→ WHAT YOU WILL DO
Below are the records; copy each line in which "unii" can be found.

[Start of section]

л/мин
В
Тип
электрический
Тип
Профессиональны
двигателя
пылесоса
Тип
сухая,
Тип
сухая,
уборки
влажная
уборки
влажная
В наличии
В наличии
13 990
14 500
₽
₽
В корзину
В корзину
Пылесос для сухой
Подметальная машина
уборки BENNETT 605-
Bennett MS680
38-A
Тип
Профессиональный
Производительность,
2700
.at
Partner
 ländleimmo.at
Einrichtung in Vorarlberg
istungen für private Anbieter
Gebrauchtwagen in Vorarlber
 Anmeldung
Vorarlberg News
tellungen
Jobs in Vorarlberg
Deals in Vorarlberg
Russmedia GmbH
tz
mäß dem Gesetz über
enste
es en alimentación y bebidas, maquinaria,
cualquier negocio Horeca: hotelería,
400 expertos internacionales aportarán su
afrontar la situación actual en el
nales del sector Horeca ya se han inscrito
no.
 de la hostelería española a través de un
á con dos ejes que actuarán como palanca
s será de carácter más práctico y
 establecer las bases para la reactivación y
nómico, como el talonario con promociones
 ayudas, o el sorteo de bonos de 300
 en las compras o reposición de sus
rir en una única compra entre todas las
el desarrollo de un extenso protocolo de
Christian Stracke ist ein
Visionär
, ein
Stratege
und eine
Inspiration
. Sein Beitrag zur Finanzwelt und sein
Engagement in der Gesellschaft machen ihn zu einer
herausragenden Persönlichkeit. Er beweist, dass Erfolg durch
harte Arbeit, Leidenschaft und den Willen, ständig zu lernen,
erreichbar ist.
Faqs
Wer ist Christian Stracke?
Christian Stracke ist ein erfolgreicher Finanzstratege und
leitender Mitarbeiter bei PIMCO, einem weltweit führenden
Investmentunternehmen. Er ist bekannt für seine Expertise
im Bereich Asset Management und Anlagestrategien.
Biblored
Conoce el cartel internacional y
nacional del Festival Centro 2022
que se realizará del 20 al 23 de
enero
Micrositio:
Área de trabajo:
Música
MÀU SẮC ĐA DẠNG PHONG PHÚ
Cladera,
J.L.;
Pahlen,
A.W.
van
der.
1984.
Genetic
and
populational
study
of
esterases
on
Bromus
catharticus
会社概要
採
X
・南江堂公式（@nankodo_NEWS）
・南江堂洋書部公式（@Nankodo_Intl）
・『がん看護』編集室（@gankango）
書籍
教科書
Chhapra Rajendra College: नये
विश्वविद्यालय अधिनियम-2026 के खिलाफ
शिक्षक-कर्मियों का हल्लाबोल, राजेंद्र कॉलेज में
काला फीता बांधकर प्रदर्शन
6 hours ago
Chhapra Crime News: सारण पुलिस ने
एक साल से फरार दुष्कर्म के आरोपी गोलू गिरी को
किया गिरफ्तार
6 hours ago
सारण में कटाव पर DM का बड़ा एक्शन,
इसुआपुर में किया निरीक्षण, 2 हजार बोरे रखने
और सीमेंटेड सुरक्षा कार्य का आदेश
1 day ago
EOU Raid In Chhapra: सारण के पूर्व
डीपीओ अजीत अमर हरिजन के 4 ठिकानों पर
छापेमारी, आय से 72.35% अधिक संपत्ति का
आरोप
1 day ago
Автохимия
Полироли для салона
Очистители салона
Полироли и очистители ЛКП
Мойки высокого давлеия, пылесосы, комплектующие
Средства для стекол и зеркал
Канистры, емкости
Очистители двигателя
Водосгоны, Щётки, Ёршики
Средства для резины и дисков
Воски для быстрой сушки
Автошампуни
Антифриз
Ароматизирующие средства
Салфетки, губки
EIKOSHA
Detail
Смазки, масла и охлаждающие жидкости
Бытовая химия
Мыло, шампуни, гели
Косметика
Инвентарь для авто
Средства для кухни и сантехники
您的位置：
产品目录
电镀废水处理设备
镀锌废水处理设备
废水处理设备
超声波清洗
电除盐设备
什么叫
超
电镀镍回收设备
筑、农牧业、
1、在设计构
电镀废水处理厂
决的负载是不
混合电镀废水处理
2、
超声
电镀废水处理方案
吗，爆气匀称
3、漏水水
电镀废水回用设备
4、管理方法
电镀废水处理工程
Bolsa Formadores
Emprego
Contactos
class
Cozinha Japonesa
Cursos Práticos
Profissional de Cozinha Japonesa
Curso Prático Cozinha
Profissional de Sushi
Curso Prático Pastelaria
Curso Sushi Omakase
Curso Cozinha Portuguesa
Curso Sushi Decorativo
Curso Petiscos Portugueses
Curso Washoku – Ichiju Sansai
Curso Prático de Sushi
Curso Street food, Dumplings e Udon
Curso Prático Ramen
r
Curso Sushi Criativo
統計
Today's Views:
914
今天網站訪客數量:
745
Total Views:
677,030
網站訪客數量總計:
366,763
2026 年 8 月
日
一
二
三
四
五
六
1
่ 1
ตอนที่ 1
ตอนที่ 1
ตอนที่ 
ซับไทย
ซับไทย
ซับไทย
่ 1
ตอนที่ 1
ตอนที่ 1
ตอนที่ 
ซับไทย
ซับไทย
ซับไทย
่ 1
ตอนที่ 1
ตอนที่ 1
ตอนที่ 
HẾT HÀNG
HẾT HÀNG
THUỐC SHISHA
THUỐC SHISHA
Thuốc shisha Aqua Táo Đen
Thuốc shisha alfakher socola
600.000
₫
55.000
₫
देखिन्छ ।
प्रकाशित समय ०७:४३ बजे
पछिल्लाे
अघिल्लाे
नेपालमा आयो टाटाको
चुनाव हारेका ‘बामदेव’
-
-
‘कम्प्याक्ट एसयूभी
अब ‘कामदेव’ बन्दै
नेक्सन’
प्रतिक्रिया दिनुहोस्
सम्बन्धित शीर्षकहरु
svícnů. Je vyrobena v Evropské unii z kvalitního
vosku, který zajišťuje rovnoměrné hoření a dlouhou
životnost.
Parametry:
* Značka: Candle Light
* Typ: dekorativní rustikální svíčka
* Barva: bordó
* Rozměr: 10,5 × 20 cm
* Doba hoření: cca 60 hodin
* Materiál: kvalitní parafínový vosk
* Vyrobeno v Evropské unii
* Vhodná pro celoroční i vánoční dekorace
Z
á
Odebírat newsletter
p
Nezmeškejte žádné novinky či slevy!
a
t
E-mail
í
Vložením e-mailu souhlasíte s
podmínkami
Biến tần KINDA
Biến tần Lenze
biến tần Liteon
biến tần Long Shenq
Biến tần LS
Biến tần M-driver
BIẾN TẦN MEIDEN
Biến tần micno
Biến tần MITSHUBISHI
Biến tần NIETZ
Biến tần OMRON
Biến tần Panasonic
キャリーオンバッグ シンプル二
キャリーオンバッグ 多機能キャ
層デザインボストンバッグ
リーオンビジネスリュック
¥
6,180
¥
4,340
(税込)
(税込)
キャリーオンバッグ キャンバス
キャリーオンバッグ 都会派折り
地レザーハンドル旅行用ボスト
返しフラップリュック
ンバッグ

[End of section]

→ ANSWER FOR THIS EXERCISE
svícnů. Je vyrobena v Evropské unii z kvalitního
* Vyrobeno v Evropské unii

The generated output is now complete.